LE 15 REGOLE D’ORO DEL BARMAN

1 ) Quando preparate un cocktail non fidatevi mai del « vostro occhio », ma usate sempre il cucchiaio o il misurino per dosare gli ingredienti: un quantitativo anche minimo in più o in meno può alterare il sapore del drink.

2) Lo shaker non va mai riempito per più di tre quarti, tra ghiaccio e liquidi in genere.

3) Lo shaker deve essere sempre agitato vigorosamente e solo per pochi secondi, evitando nel modo più assoluto di interrompere lo scuotimento per riprenderlo subito dopo.

4) I miscugli a base di succo di agrumi non vanno mai preparati nel mixing-glass, ma solo nello shaker o nel bicchiere stesso.

5) Le coppette in cui va servito il drink andrebbero sempre tenute in freezer per almeno 10-15 minuti, oppure raffreddate con qualche cubetto di ghiaccio, che poi si elimina al momento di versarvi il cocktail (a questo proposito vi consigliamo di tenere sempre a portata di mano una caraffa o una grossa ciotola, nella quale poter appunto rovesciare il ghiaccio che non serve più).

6) Gli agrumi che verranno poi usati per decorare i drinks, sia sotto forma di fette (con la buccia) o di scorza, vanno  sempre perfettamente lavati per evitare che conservino tracce di anticrittogamici.

7) Le ciliegine al Maraschino da usare come decorazione devono essere di ottima marca, come le Opies o le Nat King.

8) Spumante, Champagne o altri prodotti gassati non vanno mai shakerati, ma aggiunti solo alla fine della preparazione, direttamente nel bicchiere da long drink o nel calice, altrimenti provocherebbero una fermentazione eccessiva del liquido.

9) Ricordate che è DI RIGORE avere nel bar sempre e soltanto prodotti di marca.

10) Come abbiamo già precisato sopra, i quantitativi degli ingredienti per « comporre » un cocktail devono essere sempre esatti, per non alterare il sapore finale.

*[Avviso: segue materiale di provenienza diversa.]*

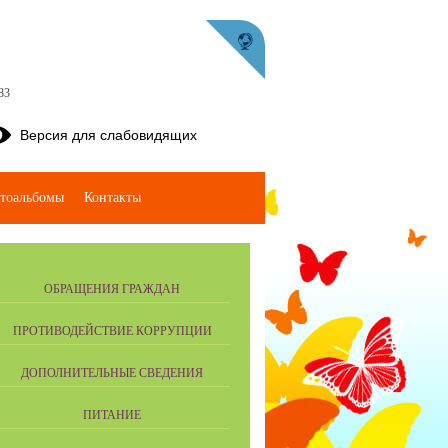
83
Версия для слабовидящих
тоальбомы
Контакты
ОБРАЩЕНИЯ ГРАЖДАН
ПРОТИВОДЕЙСТВИЕ КОРРУПЦИИ
ДОПОЛНИТЕЛЬНЫЕ СВЕДЕНИЯ
ПИТАНИЕ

In particolare, per tutta la gamma dei liquori a base di anice, di menta e per la grappa ci si deve attenere rigorosamente alle dosi, altrimenti uno di questi sapori coprirebbe tutti quelli degli altri componenti.

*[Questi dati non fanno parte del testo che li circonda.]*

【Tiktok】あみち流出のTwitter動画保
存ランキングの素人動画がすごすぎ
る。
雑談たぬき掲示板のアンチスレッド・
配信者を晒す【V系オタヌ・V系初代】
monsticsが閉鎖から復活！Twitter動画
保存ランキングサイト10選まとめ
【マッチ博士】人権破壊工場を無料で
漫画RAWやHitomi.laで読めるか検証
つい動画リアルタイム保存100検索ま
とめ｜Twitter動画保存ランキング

11) Altra regola fondamentale: il primo ingrediente da mettere nello shaker o nel mixing-glass è SEMPRE il ghiaccio, a cubetti o spezzettato o tritato, a seconda di come specifica la ricetta.

12) Ghiaccio e bicchieri devono essere sempre perfettamente puliti. In alcuni ricettari di cocktails si precisa di usare « ghiaccio cristallino », che si ottiene usando acqua distillata o sottoponendo l’acqua a un particolare trattamento, che però in casa è impossibile fare; il ghiaccio che se ne ricava è perfettamente trasparente e senza venature bianche, ciò che non è sempre riscontrabile nel ghiaccio preparato comunemente.

13) Per avere a disposizione del ghiaccio tritato (o « pile », come lo chiamavano i barmen), dovrete acquistare un tritaghiaccio e non ricorrere al …rudimentale pestacarne !

14) I cocktails vanno preparati al momento e bevuti subito appena serviti, altrimenti il loro aroma e il loro gusto possono subire delle alterazioni.

15) Al momento di versare i drinks nei bicchieri vi consigliamo di tenere questi ultimi ben allineati e ravvicinati, con i bordi che si toccano: si riempiono prima per metà, poi si ricomincia dal primo per ottenere una eguale distribuzione. A questo punto ci sembra di avervi detto tutto (o quasi) ciò che deve sapere un … aspirante barman. Ora tocca a voi cimentarvi nei vostri primi esperimenti, che ci auguriamo riescano perfettamente !.